O fez por convicção e talento, alinhado com as pesquisas promovidas por Mario Buschiazzo no Instituto de Arte Americano da Universidade de Buenos Aires que fundara em 1947, mas, às vezes, a partir de sua função docente, que Federico sempre caracterizou com sua iniciativa e sua reflexão autônoma.
O arco do tempo de sua leitura fotográfica talvez nos leve a 1954, quando, estudante ainda, apresentara uma Exposição de fotografias nas Primeiras Jornadas de Arquitetos que a Sociedade Central organizara em Córdoba visando a consolidação do espírito comunitário da profissão em tempos de conflitos institucionais. Federico, que já exercia uma liderança visível entre os estudantes de arquitetura, como se demonstraria na eleição majoritária que seus companheiros fizeram em 1955 para representá-los, decidiu com o Centro de Estudantes acompanhar essa reunião com uma mostra. Aquelas fotografias nos evidenciam a identificação temática que Federico tinha com a arquitetura histórica ao transitar outra vez o caminho que Buschiazzo já havia traçado com a Exposição de Arquitetura Colonial Argentina, apresentada em Lima por ocasião do V Congresso Pan-americano de Arquitetos quando corria o ano de 1947.
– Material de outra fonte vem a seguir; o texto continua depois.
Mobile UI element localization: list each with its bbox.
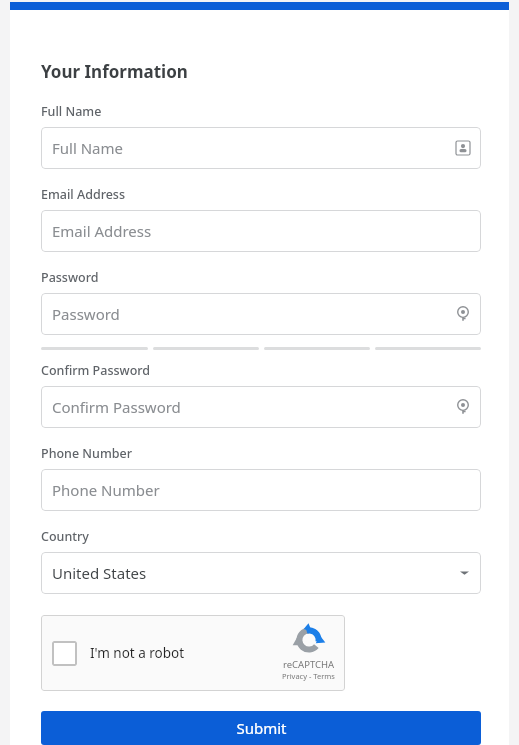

Mas Federico desde o início se identificou, como propunha Buschiazzo, com um olhar amplo e abrangente, que não se circunscrevia a um tempo histórico, mas que era capaz de ampliar a visada para todos até a contemporaneidade, auscultando, ao mesmo tempo, a extensa geografia de nosso país. Justamente nisso consistiu sempre o sentido nacional que caracterizou a busca de Federico Ortiz em sua disciplina de historiador, nessa capacidade de rastrear não só os testemunhos factuais da obra, mas também as fontes eruditas que informavam a base de um desenho academicista nos tempos em que o país olhava mais para fora do que para dentro de suas fronteiras.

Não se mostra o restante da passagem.